When developers hand off a task to Codex, they summarize the ticket. That summary is always lossy.

Edge cases get dropped, acceptance criteria get paraphrased, and linked tickets that affect the implementation get omitted entirely. Codex writes code against the developer's shorthand version of the requirements, not against what the ticket actually says.

Connecting Jira gives Codex direct access to the tickets that define the work. When a task requires implementation context, Codex reads the actual issue rather than relying on whatever the developer thought to include.

To give Codex direct access to Jira as it works through your coding tasks, we'll show you how to connect Jira with Merge Agent Handler's Jira MCP server.

How it works

Merge Agent Handler connects Codex to the Jira API through the Merge CLI. You install the CLI, authenticate once, and run a single setup command from your project root.

That command writes a Merge CLI section to your project's AGENTS.md file, which tells Codex when to call merge search-tools and merge execute-tool to reach Jira.

Once connected, Merge handles Atlassian OAuth credential storage and token refresh on your behalf, so you never embed credentials in the repo or deal with rotation yourself.

Related: How to use the Jira MCP in Claude Code

Prerequisites

Before getting started, you'll need the following:

  • A Merge Agent Handler account
  • Codex access (available via the OpenAI platform)
  • pipx installed (run pipx --version to confirm, or install via pip install pipx)
  • A Jira account with access to the projects you want Codex to query

If you want to connect Merge Agent Handler's Jira MCP with internal or customer-facing agentic products, you can follow the steps in our docs.

1. Install the Merge CLI

Install with pipx: pipx install merge-api

Verify the installation: merge --version

2. Log in to Merge

Authenticate the CLI with your Merge Agent Handler account: merge login

This links the CLI to your account and stores your session credentials locally.

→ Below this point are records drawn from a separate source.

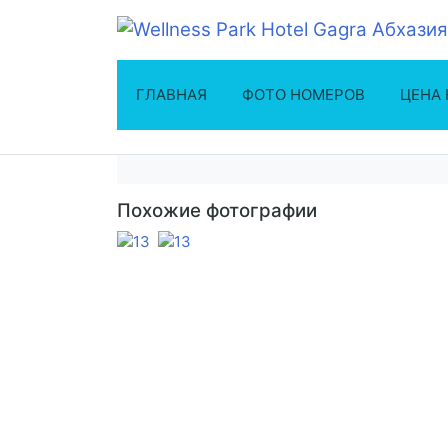
ГЛАВНАЯ
ФОТО НОМЕРОВ
ЦЕНА
Похожие фотографии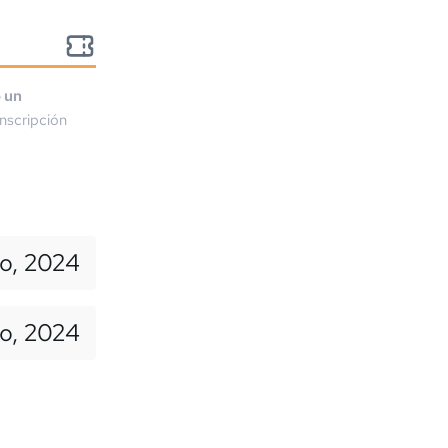
o un
nscripción
io, 2024
o, 2024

3. Add Agent Handler to Codex

Run the following from the root of the project where you want Codex to have access to Jira:

merge setup agents-md

This writes a Merge CLI section to your project's AGENTS.md file so Codex knows to use the CLI when a task requires Jira data. The command is idempotent — safe to re-run if you need to reset the configuration.

Commit the updated AGENTS.md so the configuration travels with the repo.

Related: A guide to integrating the Jira MCP with Cursor

4. Authenticate Jira

Create a Codex task that requires live Jira data.

For example: "Read the acceptance criteria and linked issues in PROJ-412, then write the implementation and a matching test suite that covers each acceptance criterion."

The first time Codex invokes a Jira tool, a Magic Link will appear to complete connector authentication.

How to authenticate Jira

Once authenticated, Codex has access to your Jira projects through Merge for all subsequent tasks in this project.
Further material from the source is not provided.